|Written by Jes-c Brandt|
Who among us has never sneaked a chuckle at a child’s silly blunder or flaw in logic?
Imagine a kid starting the microwave before putting in the food. Or perhaps repeatedly pushing down the lever in frustration, trying to toast a pop tart, only to realize she forgot to plug the toaster into the wall. Watching children make silly mistakes is hilarious. Admit it.
It’s easy to judge children, because they so frequently make little errors and don’t always think things through. Sometimes it causes us to simply sit and laugh at them. Other times, we make assumptions about their abilities, thinking they’re limited because they’re “only children.”

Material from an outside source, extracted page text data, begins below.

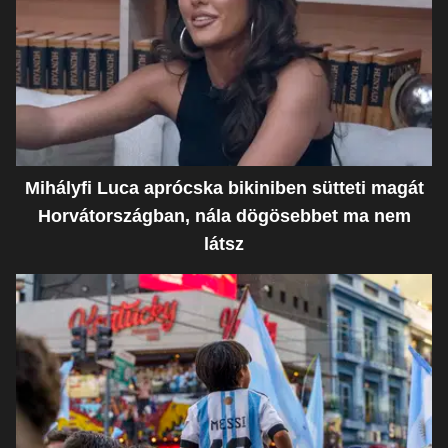
Mihályfi Luca aprócska bikiniben sütteti magát
Horvátországban, nála dögösebbet ma nem
látsz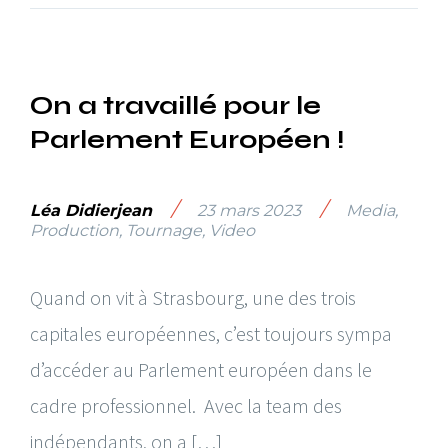
On a travaillé pour le
Parlement Européen !
/
/
Léa Didierjean
23 mars 2023
Media
,
Production
,
Tournage
,
Video
Quand on vit à Strasbourg, une des trois
capitales européennes, c’est toujours sympa
d’accéder au Parlement européen dans le
cadre professionnel. Avec la team des
indépendants, on a […]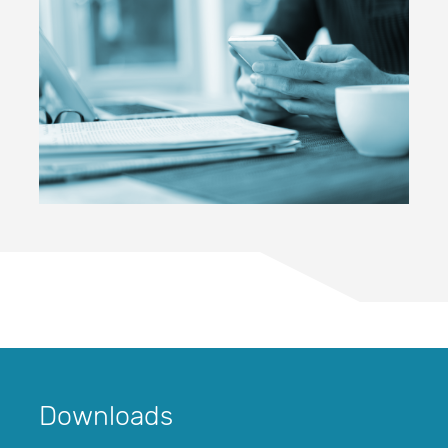
Downloads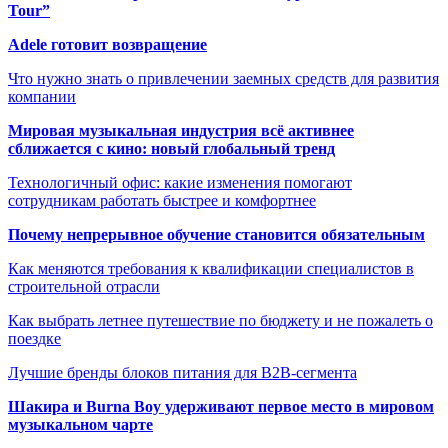
Tour”
Adele готовит возвращение
Что нужно знать о привлечении заемных средств для развития
компании
Мировая музыкальная индустрия всё активнее
сближается с кино: новый глобальный тренд
Технологичный офис: какие изменения помогают
сотрудникам работать быстрее и комфортнее
Почему непрерывное обучение становится обязательным
Как меняются требования к квалификации специалистов в
строительной отрасли
Как выбрать летнее путешествие по бюджету и не пожалеть о
поездке
Лучшие бренды блоков питания для B2B-сегмента
Шакира и Burna Boy удерживают первое место в мировом
музыкальном чарте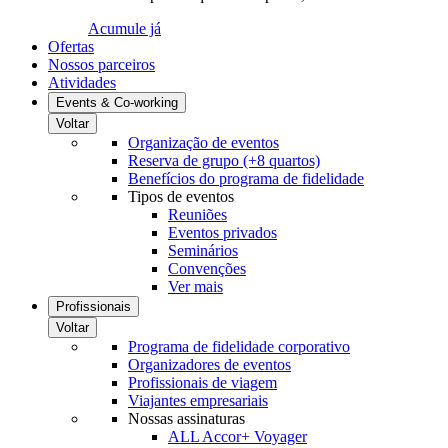
Acumule já
Ofertas
Nossos parceiros
Atividades
Events & Co-working
Voltar
Organização de eventos
Reserva de grupo (+8 quartos)
Benefícios do programa de fidelidade
Tipos de eventos
Reuniões
Eventos privados
Seminários
Convenções
Ver mais
Profissionais
Voltar
Programa de fidelidade corporativo
Organizadores de eventos
Profissionais de viagem
Viajantes empresariais
Nossas assinaturas
ALL Accor+ Voyager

It took finding Justin Bieber lyrics scrawled on the wall only one time for me to lock up all the permanent markers in the house. I recognized the potential for the children I care for to misuse the items, and I assumed the worst would happen if I gave them access to the markers.
My mind was filled with all the things that could go wrong. I pictured the counters, walls and ceilings covered in scribbles. I imagined them running through the yard, wielding butter knives and forks, with Sharpie war paint covering their faces.
Obviously I couldn’t have those things happening on my watch. So after the first strike, I didn’t even give them the option to use the markers.
Nail polish suffered a similar fate, as I preemptively locked every last bottle up, before they could be misused. Frankly, this particular cabinet quickly became filled with all sorts of potential mess-makers. (No, not the children, silly.)
It took a couple mistakes of my own to make me stop and think about what I’ve been doing.
I started the week normally enough, wanting to make a note on the whiteboard in our kitchen. I unlocked the cabinet, reached for the cup of dry erase markers, pulled one out and wrote on the board without a second thought.
It wasn’t until I later tried to erase, that I realized I had used a Sharpie on the dry erase board. What an idiot. I just stood there and rolled my eyes at myself.
A few days later, the girls asked if they could paint their nails. Feeling slightly nervous about their flailing limbs and easily distracted minds, I bargained with them. I offered to paint their nails for them. Fortunately, they agreed, and I set about painting, relieved that they wouldn’t be making a mess.
Moments later, I stuck my hand right on wet nail polish, getting it all over myself. I shook my head and cleaned up my mess, wondering what had gotten in to me.
Twice in the span of a couple days, I found myself making mistakes I would expect from the children. It made me think back to the super glue I squirted on the floor and the nail polish remover I sloshed onto a leather couch. Come to think of it, I’ve spent quite a bit of time cleaning up paint I’ve dripped around my apartment as well.
I might as well be a child, for all the messes I’ve been making. The only difference is there’s no one taking away the markers and paints from me when I make a mistake. I just keep getting second chances.
It made me think: where are the second chances for my students? I sure do appreciate forgiveness and the opportunity to try again—in all areas of my life.
So I’m opting to show a little trust and give the kids back some of the privileges I so hastily snatched away from them. After all, what are a few more messes to clean up in my already apparently clumsy existence?
Even if my worst nightmares do come true, they ought to make for a good story.